Billy Davis

No. 55
- Position: Linebacker

Personal information
- Born: December 6, 1961 (age 64) Alexandria, Virginia, U.S.
- Listed height: 6 ft 4 in (1.93 m)
- Listed weight: 210 lb (95 kg)

Career information
- High school: Mount Vernon (Alexandria)
- College: Clemson (1980–1983)
- NFL draft: 1984: undrafted

Career history
- Denver Broncos (1984)*; St. Louis Cardinals (1984);
- * Offseason or practice squad member only

Awards and highlights
- National champion (1981);
- Stats at Pro Football Reference

= Billy Davis (linebacker) =

American football player (born 1961)

William Henry Davis Jr. (born December 6, 1961) is an American former professional football player who was a linebacker for one season with the St. Louis Cardinals of the National Football League (NFL). He played college football at Clemson. He was also a member of the Denver Broncos.

==Early life==
William Henry Davis Jr. was born on December 6, 1961, in Alexandria, Virginia. He attended Mount Vernon High School in Alexandria.

==College career==
Davis was a four-year letterman for the Clemson Tigers from 1980 to 1983 as a defensive back. He returned 12 punts for 45 yards his freshman year in 1980. He totaled 31 punt returns for 217 yards while also intercepting two passes in 1981. His 31 punt returns were the most in the Atlantic Coast Conference that season. The 1981 Tigers were named consensus national champions. Davis recorded 24 punt returns for 160 yards, and three interceptions his junior year in 1982. As a senior in 1983, he returned 17 punts for 83 yards and also made two interceptions. He graduated with a Bachelor of Arts in sociology. He later served on the Clemson Club regional board of directors from the late 1990s to the early 2000s, and re-joined the board in 2021.

==Professional career==
After going undrafted in the 1984 NFL draft, Davis signed with the Denver Broncos on May 2, 1984. He was released by the Broncos on July 20, 1984.
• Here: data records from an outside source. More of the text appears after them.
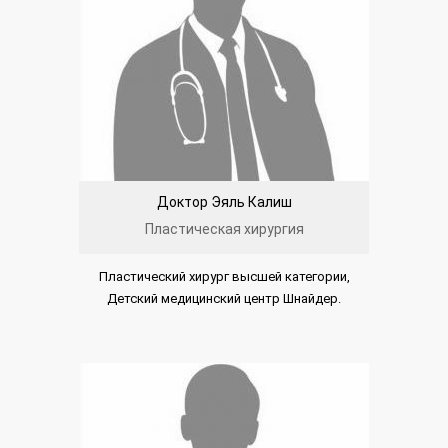
Доктор Эяль Калиш
Пластическая хирургия
Пластический хирург высшей категории,
Детский медицинский центр Шнайдер.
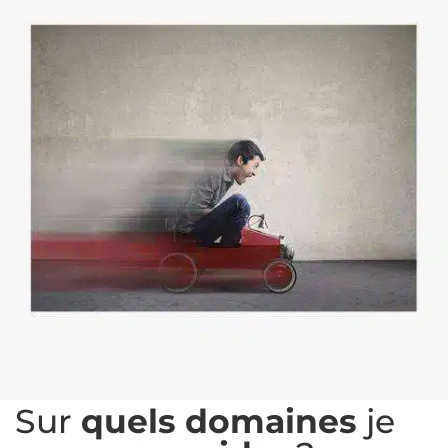
Sur
quels domaines
je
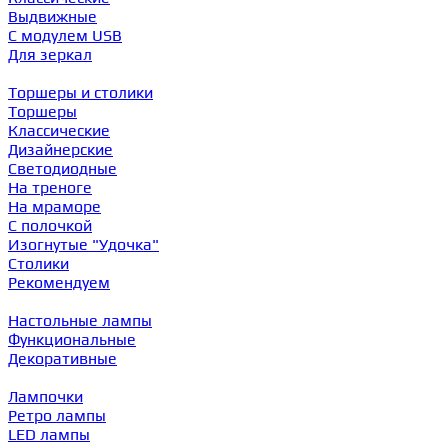
Выдвижные
С модулем USB
Для зеркал
Торшеры и столики
Торшеры
Классические
Дизайнерские
Светодиодные
На треноге
На мраморе
С полочкой
Изогнутые "Удочка"
Столики
Рекомендуем
Настольные лампы
Функциональные
Декоративные
Лампочки
Ретро лампы
LED лампы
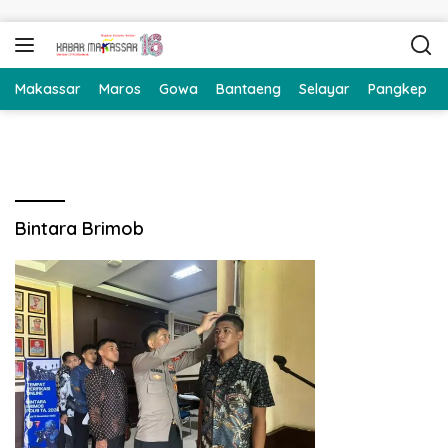
Langsung ke konten
Makassar
Maros
Gowa
Bantaeng
Selayar
Pangkep
Bintara Brimob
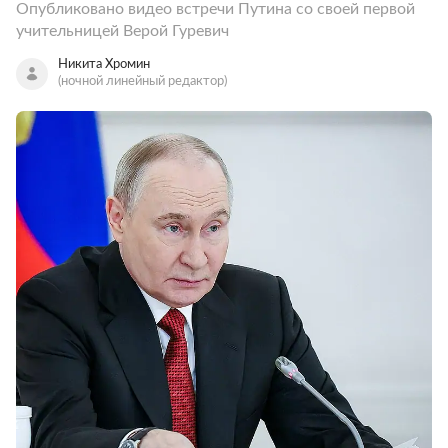
Опубликовано видео встречи Путина со своей первой
учительницей Верой Гуревич
Никита Хромин
(ночной линейный редактор)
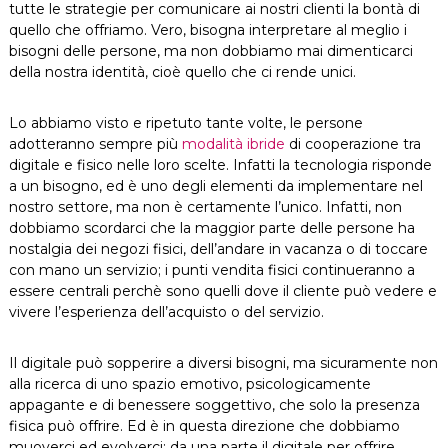
tutte le strategie per comunicare ai nostri clienti la bontà di
quello che offriamo. Vero, bisogna interpretare al meglio i
bisogni delle persone, ma non dobbiamo mai dimenticarci
della nostra identità, cioè quello che ci rende unici.
Lo abbiamo visto e ripetuto tante volte, le persone
adotteranno sempre più
modalità ibride
di cooperazione tra
digitale e fisico nelle loro scelte. Infatti la tecnologia risponde
a un bisogno, ed è uno degli elementi da implementare nel
nostro settore, ma non è certamente l’unico. Infatti, non
dobbiamo scordarci che la maggior parte delle persone ha
nostalgia dei negozi fisici, dell’andare in vacanza o di toccare
con mano un servizio; i punti vendita fisici continueranno a
essere centrali perchè sono quelli dove il cliente può vedere e
vivere l’esperienza dell’acquisto o del servizio.
Il digitale può sopperire a diversi bisogni, ma sicuramente non
alla ricerca di uno spazio emotivo, psicologicamente
appagante e di benessere soggettivo, che solo la presenza
fisica può offrire. Ed è in questa direzione che dobbiamo
muoverci ed evolverci: da una parte il digitale per offrire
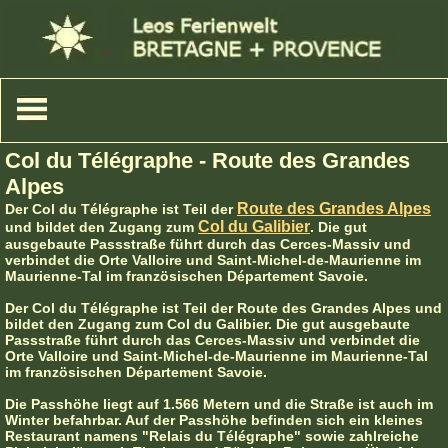
Col du Télégraphe - Route des Grandes
Alpes
Route des Grandes Alpes
Der Col du Télégraphe ist Teil der
Col du Galibier
und bildet den Zugang zum
. Die gut
ausgebaute Passstraße führt durch das Cerces-Massiv und
verbindet die Orte Valloire und Saint-Michel-de-Maurienne im
Maurienne-Tal im französischen Département Savoie.
Der Col du Télégraphe ist Teil der Route des Grandes Alpes und
bildet den Zugang zum Col du Galibier. Die gut ausgebaute
Passstraße führt durch das Cerces-Massiv und verbindet die
Orte Valloire und Saint-Michel-de-Maurienne im Maurienne-Tal
im französischen Département Savoie.
Die Passhöhe liegt auf 1.566 Metern und die Straße ist auch im
Winter befahrbar. Auf der Passhöhe befinden sich ein kleines
Restaurant namens "Relais du Télégraphe" sowie zahlreiche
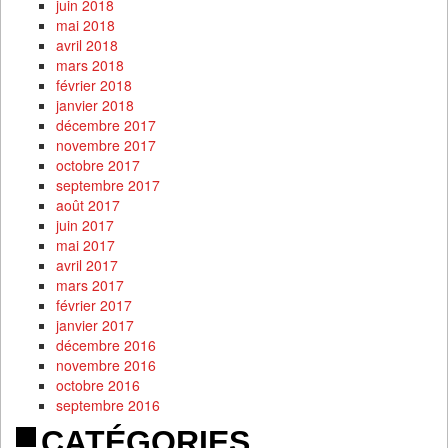
juin 2018
mai 2018
avril 2018
mars 2018
février 2018
janvier 2018
décembre 2017
novembre 2017
octobre 2017
septembre 2017
août 2017
juin 2017
mai 2017
avril 2017
mars 2017
février 2017
janvier 2017
décembre 2016
novembre 2016
octobre 2016
septembre 2016
CATÉGORIES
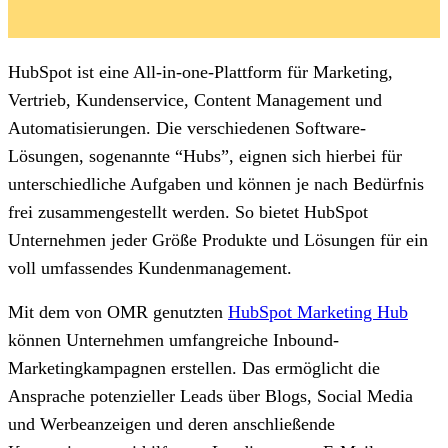
HubSpot ist eine All-in-one-Plattform für Marketing,
Vertrieb, Kundenservice, Content Management und
Automatisierungen. Die verschiedenen Software-
Lösungen, sogenannte “Hubs”, eignen sich hierbei für
unterschiedliche Aufgaben und können je nach Bedürfnis
frei zusammengestellt werden. So bietet HubSpot
Unternehmen jeder Größe Produkte und Lösungen für ein
voll umfassendes Kundenmanagement.
Mit dem von OMR genutzten
HubSpot Marketing Hub
können Unternehmen umfangreiche Inbound-
Marketingkampagnen erstellen. Das ermöglicht die
Ansprache potenzieller Leads über Blogs, Social Media
und Werbeanzeigen und deren anschließende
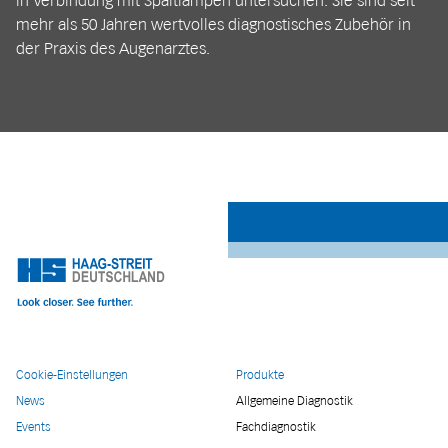
in Verbindung mit Spaltlampen untersuchen. Sie sind seit
mehr als 50 Jahren wertvolles diagnostisches Zubehör in
der Praxis des Augenarztes.
Cookie-Einstellungen
Produkte
News
Allgemeine Diagnostik
Events
Fachdiagnostik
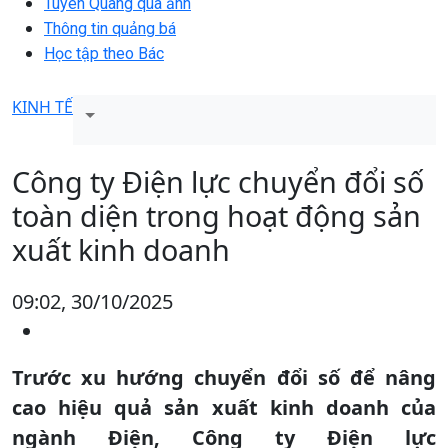
Tuyên Quang qua ảnh
Thông tin quảng bá
Học tập theo Bác
KINH TẾ
Công ty Điện lực chuyển đổi số
toàn diện trong hoạt động sản
xuất kinh doanh
09:02, 30/10/2025
Trước xu hướng chuyển đổi số để nâng
cao hiệu quả sản xuất kinh doanh của
ngành Điện, Công ty Điện lực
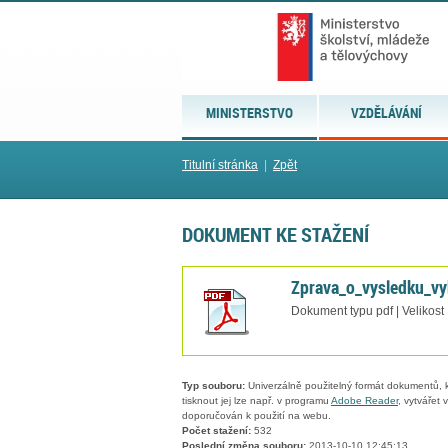
MINISTERSTVO
VZDĚLÁVÁNÍ
Titulní stránka
|
Zpět
DOKUMENT KE STAŽENÍ
Zprava_o_vysledku_v
Dokument typu pdf | Velikost
Typ souboru:
Univerzálně použitelný formát dokumentů, kt
tisknout jej lze např. v programu
Adobe Reader
, vytvářet
doporučován k použití na webu.
Počet stažení:
532
Poslední změna souboru:
2013-10-10 12:45:13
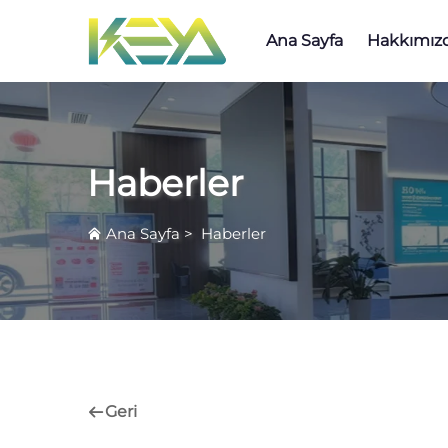
Ana Sayfa
Hakkımız
Haberler
Ana Sayfa
>
Haberler
Geri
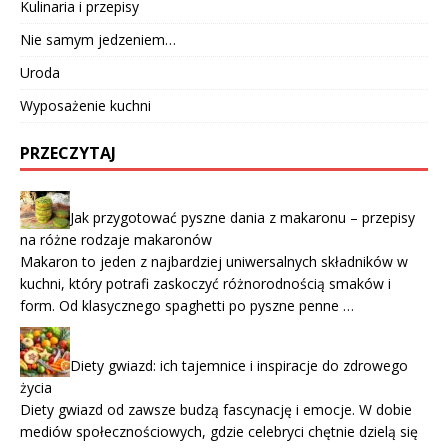
Kulinaria i przepisy
Nie samym jedzeniem…
Uroda
Wyposażenie kuchni
PRZECZYTAJ
Jak przygotować pyszne dania z makaronu – przepisy
na różne rodzaje makaronów
Makaron to jeden z najbardziej uniwersalnych składników w
kuchni, który potrafi zaskoczyć różnorodnością smaków i
form. Od klasycznego spaghetti po pyszne penne …
Diety gwiazd: ich tajemnice i inspiracje do zdrowego
życia
Diety gwiazd od zawsze budzą fascynację i emocje. W dobie
mediów społecznościowych, gdzie celebryci chętnie dzielą się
He was signed by the St. Louis Cardinals on December 5, 1984, and played in one game for the team during the 1984 season. He was released on August 26, 1985. He was listed as a linebacker while with the Cardinals.

==Post-football career==
Davis earned postgraduate degrees from Johns Hopkins University and Harvard University. He was a special agent in the United States Secret Service for 27 years until retiring in 2015. He was the special agent in charge of the Vice Presidential Protective Division for Joe Biden.

He was on the board of directors for the Military Bowl from 2010 to 2018. He has also served as the director of executive and major event security for Samaritan’s Purse and the Billy Graham Evangelistic Association.